(ENTRIES SUPPLIED Opens)

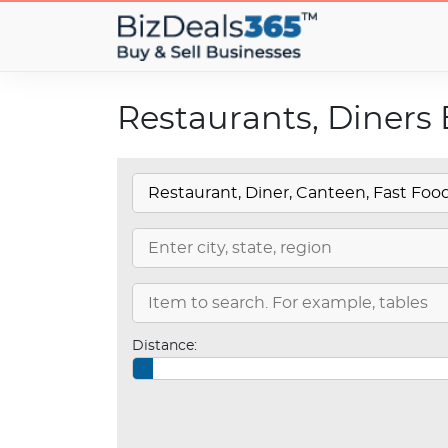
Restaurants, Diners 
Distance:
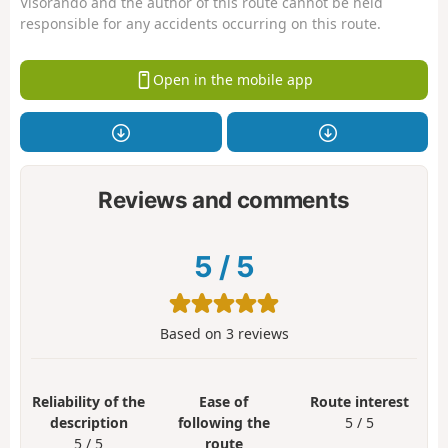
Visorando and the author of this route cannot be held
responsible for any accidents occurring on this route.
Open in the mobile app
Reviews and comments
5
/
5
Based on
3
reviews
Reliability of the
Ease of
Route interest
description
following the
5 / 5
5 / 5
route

(ENTRIES SUPPLIED Closes)
(ENTRIES SUPPLIED Opens)

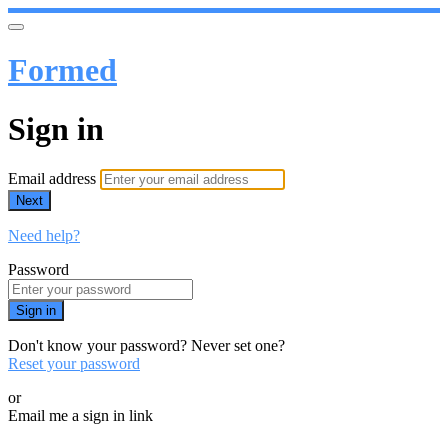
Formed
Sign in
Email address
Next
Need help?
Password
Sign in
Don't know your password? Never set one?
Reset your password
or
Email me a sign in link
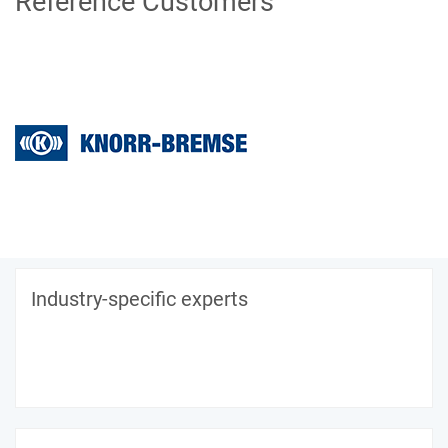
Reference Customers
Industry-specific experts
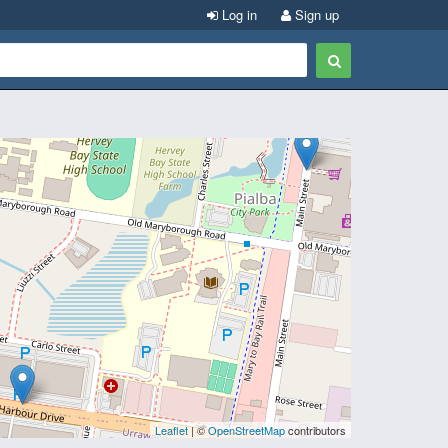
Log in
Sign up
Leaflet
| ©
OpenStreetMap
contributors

(ENTRIES SUPPLIED Closes)

=== WORK ITEM ===
Find the lines above that hold "this", then copy each of them.

=== ANSWER SPACE ===
Visorando and the author of this route cannot be held
responsible for any accidents occurring on this route.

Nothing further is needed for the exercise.